Your instructions → Only the lines from the one containing "erritorios que más" through the end of the data belong in the answer; reproduce them exactly.

Records to use →
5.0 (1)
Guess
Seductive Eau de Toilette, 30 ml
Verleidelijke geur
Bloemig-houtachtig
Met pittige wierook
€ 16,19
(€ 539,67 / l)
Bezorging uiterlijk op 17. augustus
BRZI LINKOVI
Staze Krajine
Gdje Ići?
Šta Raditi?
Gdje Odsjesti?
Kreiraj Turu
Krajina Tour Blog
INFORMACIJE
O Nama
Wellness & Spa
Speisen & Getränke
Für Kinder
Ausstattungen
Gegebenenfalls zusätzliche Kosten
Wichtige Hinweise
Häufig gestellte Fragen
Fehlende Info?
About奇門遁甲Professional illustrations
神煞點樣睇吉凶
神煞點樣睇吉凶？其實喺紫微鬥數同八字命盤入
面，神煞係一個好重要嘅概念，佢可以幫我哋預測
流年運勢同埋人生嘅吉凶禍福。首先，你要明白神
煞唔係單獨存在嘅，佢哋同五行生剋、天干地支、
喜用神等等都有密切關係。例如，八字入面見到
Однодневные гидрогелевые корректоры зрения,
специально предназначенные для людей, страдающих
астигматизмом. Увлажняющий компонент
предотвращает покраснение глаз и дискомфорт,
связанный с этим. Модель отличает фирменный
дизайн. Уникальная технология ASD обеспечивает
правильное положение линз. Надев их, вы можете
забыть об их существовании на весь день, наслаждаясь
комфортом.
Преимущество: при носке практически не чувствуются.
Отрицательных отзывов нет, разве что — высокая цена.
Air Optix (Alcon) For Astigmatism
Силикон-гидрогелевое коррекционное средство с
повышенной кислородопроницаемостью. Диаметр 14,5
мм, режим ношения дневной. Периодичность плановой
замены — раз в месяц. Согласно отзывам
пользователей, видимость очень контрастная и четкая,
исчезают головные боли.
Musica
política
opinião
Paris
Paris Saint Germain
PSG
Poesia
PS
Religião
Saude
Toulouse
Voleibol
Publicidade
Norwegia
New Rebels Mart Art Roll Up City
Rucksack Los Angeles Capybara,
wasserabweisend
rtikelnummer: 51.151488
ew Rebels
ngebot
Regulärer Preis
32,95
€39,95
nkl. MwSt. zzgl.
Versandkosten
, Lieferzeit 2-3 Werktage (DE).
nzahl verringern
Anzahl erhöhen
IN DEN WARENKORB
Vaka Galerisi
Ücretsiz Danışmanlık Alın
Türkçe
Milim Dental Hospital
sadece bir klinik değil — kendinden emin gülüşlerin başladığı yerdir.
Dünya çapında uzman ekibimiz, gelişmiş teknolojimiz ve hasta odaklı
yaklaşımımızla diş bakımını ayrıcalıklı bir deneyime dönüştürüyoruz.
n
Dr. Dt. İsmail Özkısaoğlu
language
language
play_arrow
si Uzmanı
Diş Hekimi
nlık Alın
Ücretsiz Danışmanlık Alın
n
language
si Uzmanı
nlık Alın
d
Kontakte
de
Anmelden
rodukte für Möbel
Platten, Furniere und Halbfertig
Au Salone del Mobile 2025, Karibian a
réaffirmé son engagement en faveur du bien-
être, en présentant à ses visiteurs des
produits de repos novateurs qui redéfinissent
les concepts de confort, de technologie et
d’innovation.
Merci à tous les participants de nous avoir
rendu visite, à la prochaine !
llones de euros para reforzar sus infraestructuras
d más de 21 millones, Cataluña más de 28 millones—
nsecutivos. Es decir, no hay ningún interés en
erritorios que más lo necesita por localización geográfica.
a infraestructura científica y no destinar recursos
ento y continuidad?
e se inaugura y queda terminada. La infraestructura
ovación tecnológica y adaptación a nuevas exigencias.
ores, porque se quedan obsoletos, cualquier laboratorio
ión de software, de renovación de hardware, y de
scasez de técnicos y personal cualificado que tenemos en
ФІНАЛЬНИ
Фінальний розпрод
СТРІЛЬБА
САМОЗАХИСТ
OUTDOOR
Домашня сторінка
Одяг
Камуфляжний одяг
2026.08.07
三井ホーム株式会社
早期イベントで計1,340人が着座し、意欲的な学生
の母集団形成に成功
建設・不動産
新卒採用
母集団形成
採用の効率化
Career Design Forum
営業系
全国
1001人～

Answer to the exercise →
erritorios que más lo necesita por localización geográfica.
a infraestructura científica y no destinar recursos
ento y continuidad?
e se inaugura y queda terminada. La infraestructura
ovación tecnológica y adaptación a nuevas exigencias.
ores, porque se quedan obsoletos, cualquier laboratorio
ión de software, de renovación de hardware, y de
scasez de técnicos y personal cualificado que tenemos en
ФІНАЛЬНИ
Фінальний розпрод
СТРІЛЬБА
САМОЗАХИСТ
OUTDOOR
Домашня сторінка
Одяг
Камуфляжний одяг
2026.08.07
三井ホーム株式会社
早期イベントで計1,340人が着座し、意欲的な学生
の母集団形成に成功
建設・不動産
新卒採用
母集団形成
採用の効率化
Career Design Forum
営業系
全国
1001人～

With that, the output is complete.